Direkt nach dem Attentat begann eine neue Debatte über den Umgang mit mutmaßlichen Islamisten, die im Radar der Sicherheitsbehörden sind. Die Chefin des rechtspopulistischen Front National, Marine Le Pen, schrieb im Kurznachrichtendienst Twitter: „Was nützt der Sicherheitsvermerk, wenn nicht dazu, diese Zeitbomben auf französischem Boden zu entschärfen.“Die frühere Präsidentschaftskandidatin fordert seit Langem die Ausweisung aller ausländischen Terrorverdächtigen.
Angriffe wie der in Paris seien besonders schwer zu verhindern. „Ein solches Attentat kann überall in Frankreich passieren. Man sieht, wie einfach die Waffe war“, sagte Innenminister Gérard Collomb nach einer Krisensitzung. Im Falle von A. war es ein Küchenmesser mit zehn Zentimeter langer Klinge, das er aus dem Haushalt seiner Eltern entwendet hatte.
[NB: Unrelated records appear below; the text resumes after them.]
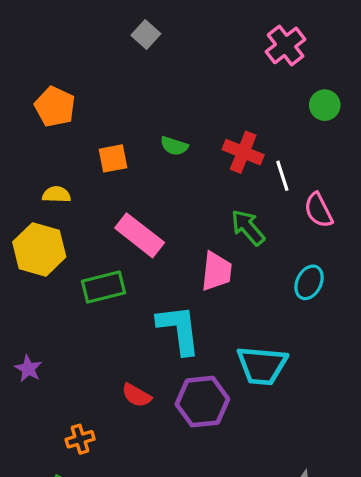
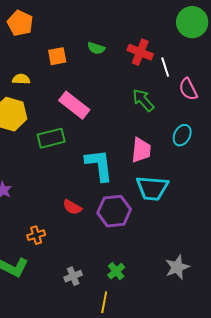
green circle: (325, 105) -> (192, 22), size x1.6
pink trapezoid: (216, 271) -> (141, 150), moved

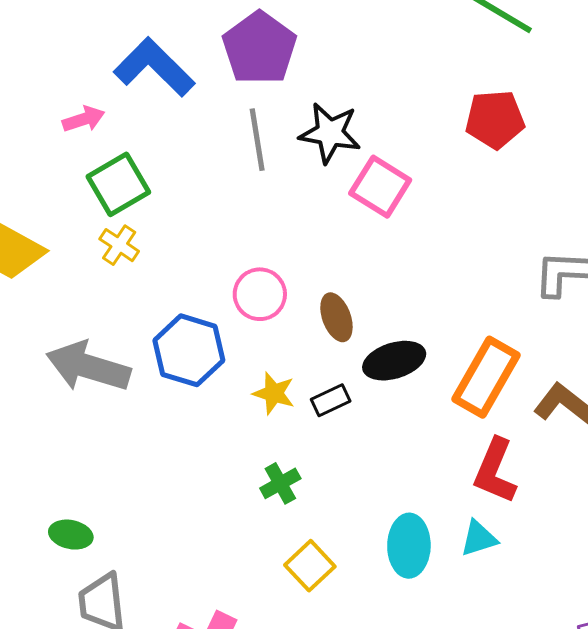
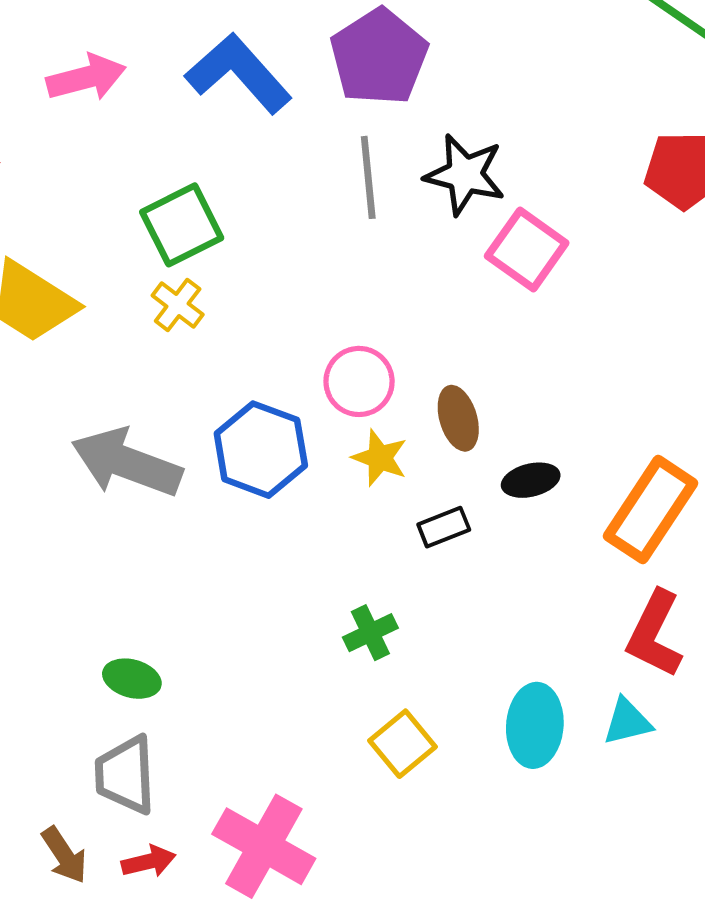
pink arrow: (84, 119) -> (86, 78), moved, size x1.4
black ellipse: (394, 361) -> (531, 480), size x0.7
yellow star: (274, 393) -> (380, 458), moved
green ellipse: (71, 535) -> (132, 679), moved

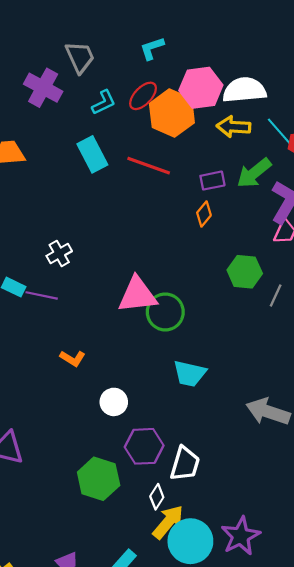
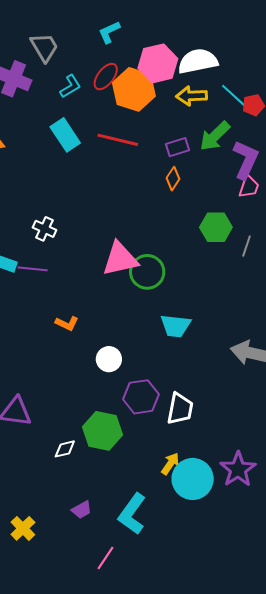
white cross: (59, 254) -> (44, 229), turned -30
white diamond: (157, 497) -> (65, 449), moved, turned 50
yellow arrow: (168, 522) -> (170, 464), size x0.7

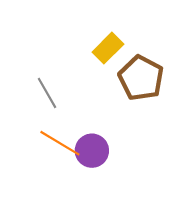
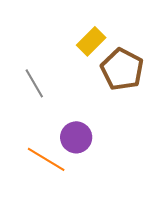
orange line: (60, 143) -> (46, 159), moved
In Paris weckt die Tat traurige Erinnerungen an die Anschlagsserie im November 2015, als mehrere Terrorkommandos das Stade de France, mehrere Bars und den Konzertsaal Bataclan angriffen. 130 Menschen starben, darunter viele junge Leute unter 30. „Frankreich bezahlt erneut Blutzoll, weicht aber nicht einen Zentimeter vor den Feinden der Freiheit zurück“, twitterte Emmanuel Macron, der das Wochenende in seiner Ferienresidenz im südfranzösischen Fort Brégançon verbrachte.